Une tente ? Vraiment ?
Avant de partir, on s’est posé cent fois la question : est-ce qu’on embarque une tente ? Une tente, cela veut dire 2 kg minimum (et là, je ne compte même pas les sardines), auxquels il faut rajouter le poids des sacs de couchage et des tapis de sol (on aime bien un peu de confort, quand même). Et une popote et un réchaud aussi (800 g au moins), parce qu’on a beau être des campeurs, on n’en a pas moins des besoins physiologiques comme tout le monde. Et je ne vous parle même pas du volume que tout cela occupe dans les sacs ! Bref, y avait de quoi se poser sérieusement la question. Et puis, on s’est dit que oui, la tente était indispensable.
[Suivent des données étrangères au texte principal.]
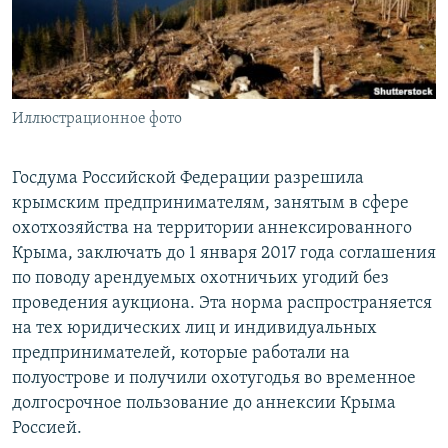
ПРИСОЕДИНЯЙТЕСЬ!
ПОБЕДИТЕЛЕЙ НЕ СУДЯТ?
КРЫМ.НЕПОКОРЕННЫЙ
ELIFBE
Иллюстрационное фото
УКРАИНСКАЯ ПРОБЛЕМА КРЫМА
Все сайты RFE/RL
Госдума Российской Федерации разрешила
крымским предпринимателям, занятым в сфере
охотхозяйства на территории аннексированного
Крыма, заключать до 1 января 2017 года соглашения
по поводу арендуемых охотничьих угодий без
проведения аукциона. Эта норма распространяется
на тех юридических лиц и индивидуальных
предпринимателей, которые работали на
полуострове и получили охотугодья во временное
долгосрочное пользование до аннексии Крыма
Россией.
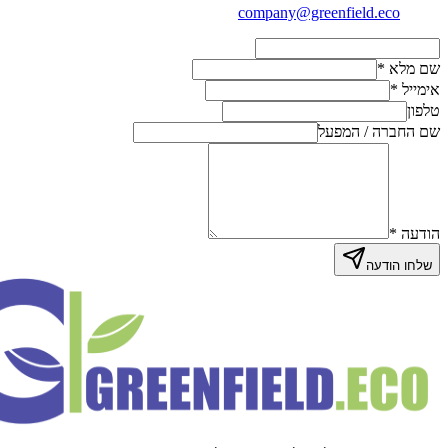
company@greenfield.eco
שם מלא
*
אימייל
*
טלפון
שם החברה / המפעל
הודעה
*
שלחו הודעה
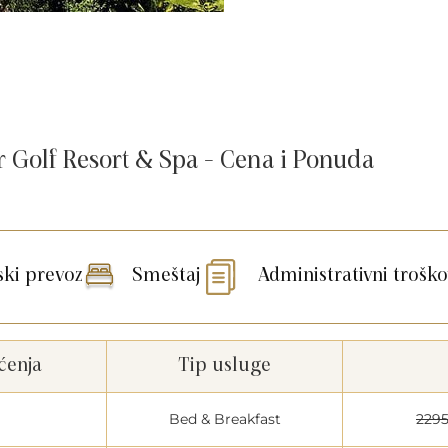
Golf Resort & Spa - Cena i Ponuda
ski prevoz
Smeštaj
Administrativni troško
ćenja
Tip usluge
Bed & Breakfast
229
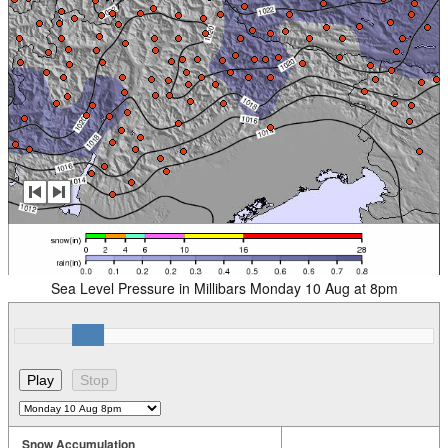
Sea Level Pressure in Millibars Monday 10 Aug at 8pm
Snow Accumulation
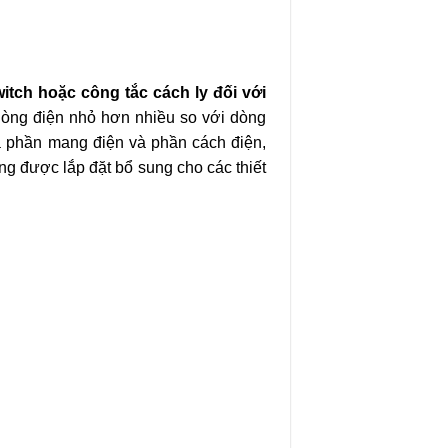
witch hoặc công tắc cách ly đối với
 dòng điện nhỏ hơn nhiều so với dòng
a phần mang điện và phần cách điện,
ng được lắp đặt bổ sung cho các thiết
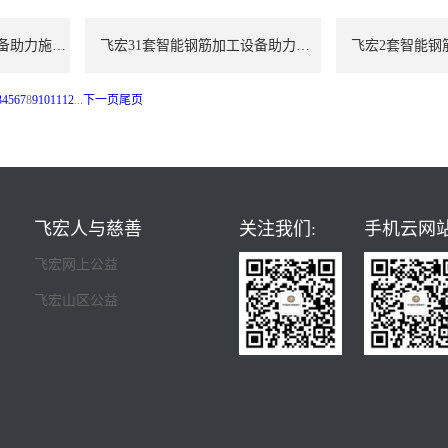
飞宏7套智能钢筋加工设备助力施工项目建设
飞宏31套智能钢筋加工设备助力施工项目建设
3
4
5
6
7
8
9
10
11
12
...
下一页
尾页
飞宏人与慈善
关注我们:
手机云网站
飞宏网上公益
飞宏山区公益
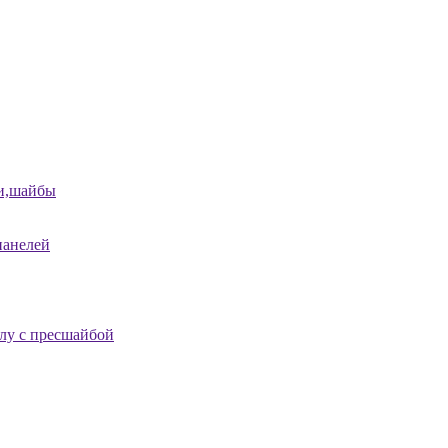
и,шайбы
панелей
лу с пресшайбой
Pourquoi ? C’est justement le titre de cette note, et je vais tenter de répondre à la question :
– D’abord, parce qu’une tente, c’est la liberté absolue. Quand on veut décider chaque jour ce qu’on fera le lendemain, sans réserver, la tente permet d’avoir l’esprit libre. Pas de place dans une, deux, trois auberges ? Le camping municipal vous tend les bras. Ou un camping gratuit un peu plus loin (bon, faut se passer de la douche, mais une fois de temps en temps…), avec sans doute la plus belle vue de la région.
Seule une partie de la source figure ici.